The college was established in 1955 as a mining college for the local area. By 1982, the college became a tertiary college, and was incorporated in 1993. It had over 1,700 full-time students and over 1,900 part-time students in 2006/7, which placed it as a medium-sized college by Welsh standards. During the late 1990s, the college had a high increase in the number of students with an FTE base of 1,800. Gorseinon College offered a range of course from nearly 50 A and AS level subjects ranging from Classics to Environmental Studies to Mathematics and Media Studies, over 20 vocational subjects from Motor Vehicles to Engineering to Information Technology. The college also had several other preparation courses such as Army and Oxbridge preparation courses, the latter of which was rated as an 'Outstanding feature of the college.

==Campus and catchment area==
The college operated on several different sites in Gorseinon.

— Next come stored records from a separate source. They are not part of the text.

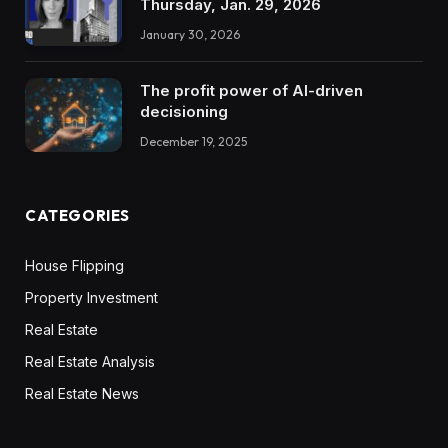
Thursday, Jan. 29, 2026
January 30, 2026
The profit power of AI-driven
decisioning
December 19, 2025
CATEGORIES
House Flipping
Property Investment
Real Estate
Real Estate Analysis
Real Estate News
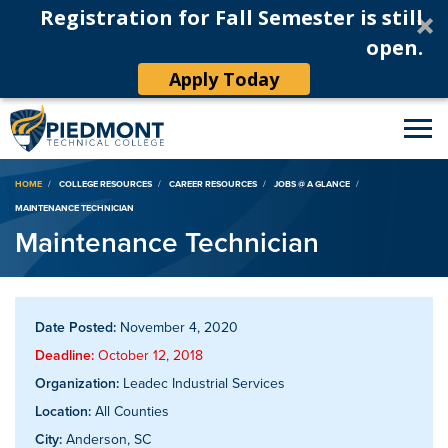
Registration for Fall Semester is still
open.
Apply Today
Breadcrumb
HOME
COLLEGE RESOURCES
CAREER RESOURCES
JOBS @ A GLANCE
MAINTENANCE TECHNICIAN
Maintenance Technician
Date Posted:
November 4, 2020
Deadline:
October 12, 2018
Organization:
Leadec Industrial Services
Location:
All Counties
City:
Anderson, SC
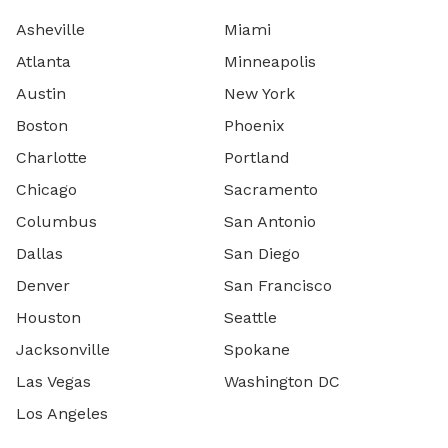
Asheville
Miami
Atlanta
Minneapolis
Austin
New York
Boston
Phoenix
Charlotte
Portland
Chicago
Sacramento
Columbus
San Antonio
Dallas
San Diego
Denver
San Francisco
Houston
Seattle
Jacksonville
Spokane
Las Vegas
Washington DC
Los Angeles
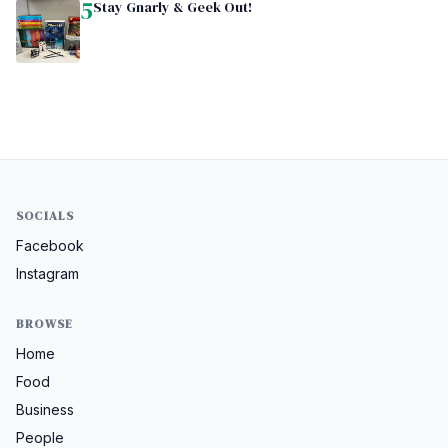
5
Stay Gnarly & Geek Out!
SOCIALS
Facebook
Instagram
BROWSE
Home
Food
Business
People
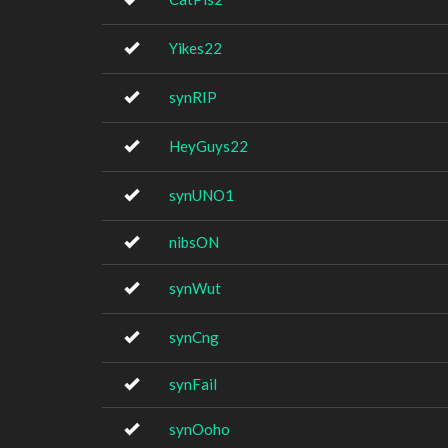
Yikes22
synRIP
HeyGuys22
synUNO1
nibsON
synWut
synCng
synFail
synOoho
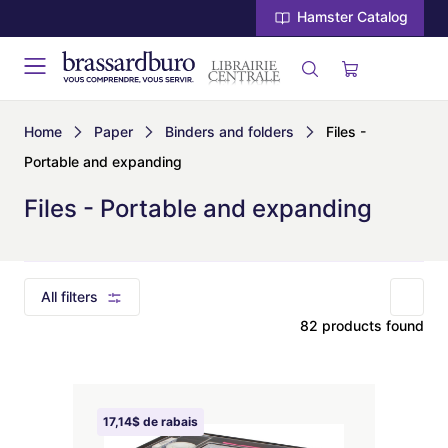
Hamster Catalog
Home
Paper
Binders and folders
Files -
Portable and expanding
Files - Portable and expanding
All filters
82 products found
17,14$ de rabais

- Belgrave Road Campus – Main site of the college, provided A level and all Vocational Courses ranging from AVCEs to NVQs to BTEC awards. The Motor Vehicle department recently moved to the main site into a brand new purpose-built facility.
- LifeLong Learning Centre, Gorseinon – Established in 2001 to provide continuing and further education for adults.
- Canolfan Gorseinon, Gorseinon – Established in 2008 to deliver practical arts courses for adults.

The college predominantly recruited from two local comprehensives: Pontarddulais and Penyrheol. The college also served and recruited from the surrounding nine wards. However, the college tended to attract students from all over the City and County of Swansea as well as the adjacent local authorities of Carmarthenshire and Neath Port Talbot.

==Awards and results==
In 2008 the college's results for A levels were:-
- 98.5% overall pass rate
- 57.1% A or B grade passes
- 80.4% A, B or C grade passes

The AS Level results for 2008 were:-
- 93.5% overall pass rate
- 49.5% A or B grade passes
- 71% A, B or C grade passes

For vocational courses in 2005 the results were:-
- 94.7% overall pass rate in AVCEs
- 100% overall pass rate in BTEC national diplomas and certificates
- 94.2% overall pass rate in BTEC first diplomas

The college won the Beacon Award in 1999–2000, 2003-2004 along with being highly commended in 2003–2004. The college also won "The Best Further Education College in Wales Award" from the Welsh Livery Guild. More recently Gorseinon College celebrated after receiving an Association of Colleges' Beacon Award 2009-2010 for its Knowledge Transfer Partnership, which has helped create 100 local jobs, at a presentation ceremony in Westminster, London on 10 February. Gorseinon College was presented with the Welsh Assembly Government Award for College Engagement with Employers by Kevin Brennan MP, Minister of State for Further Education. The Award recognised best practice in meeting the needs of employers.

==Merger with Swansea College==
On 20 August 2010, Gorseinon College merged with Swansea College to create a single further education college for all of Swansea called Gower College Swansea.

.
Public consultation on the details of the merger is ongoing. The merger process was scheduled to be completed in August 2010 and the public consultation document indicates that the new merged institution will operate out of both of the current colleges' main sites. The merged institution will retain both college identities with the current Gorseinon campus at Belgrave road becoming 'Gorseinon Centre' or 'Gorseinon Sixth Form College'. Longer-term plans for the newly merged institution include the eventual construction of a new campus in Swansea city centre and Swansea College vacating its Tycoch site.